* What needs to be done *
Set down, word for word, every line of the listing below, starting with the one that contains "Blutspende (77, 2414)" and ending with the final line. Include nothing else.

* Data listing *
■ ■ ■ ■ ■ ■ ■

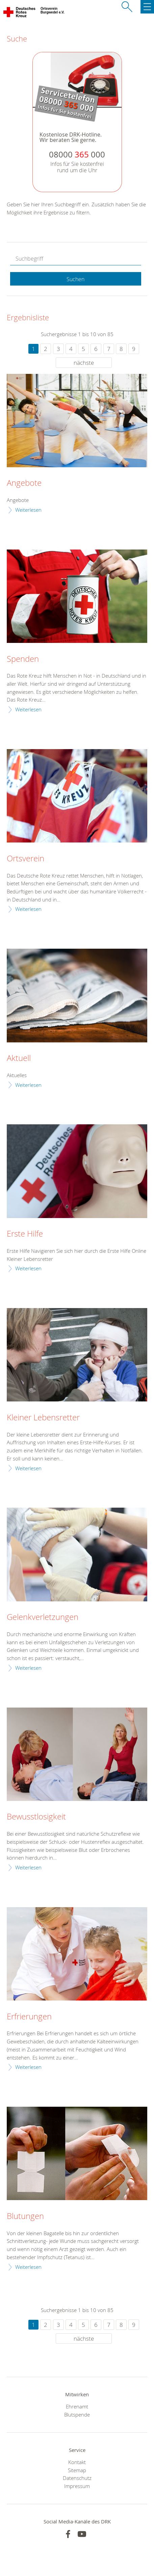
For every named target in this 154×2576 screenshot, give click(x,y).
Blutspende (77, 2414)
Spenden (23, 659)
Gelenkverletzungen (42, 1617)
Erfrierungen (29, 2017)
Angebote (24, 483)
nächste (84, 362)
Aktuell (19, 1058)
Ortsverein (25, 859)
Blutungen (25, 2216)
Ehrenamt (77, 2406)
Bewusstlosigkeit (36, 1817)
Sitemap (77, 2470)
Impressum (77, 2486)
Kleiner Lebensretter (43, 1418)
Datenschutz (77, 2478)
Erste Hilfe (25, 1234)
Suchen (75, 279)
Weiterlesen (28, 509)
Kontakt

■ ■ ■ ■ ■ ■ ■

* Solution to the exercise *
Blutspende (77, 2414)
Spenden (23, 659)
Gelenkverletzungen (42, 1617)
Erfrierungen (29, 2017)
Angebote (24, 483)
nächste (84, 362)
Aktuell (19, 1058)
Ortsverein (25, 859)
Blutungen (25, 2216)
Ehrenamt (77, 2406)
Bewusstlosigkeit (36, 1817)
Sitemap (77, 2470)
Impressum (77, 2486)
Kleiner Lebensretter (43, 1418)
Datenschutz (77, 2478)
Erste Hilfe (25, 1234)
Suchen (75, 279)
Weiterlesen (28, 509)
Kontakt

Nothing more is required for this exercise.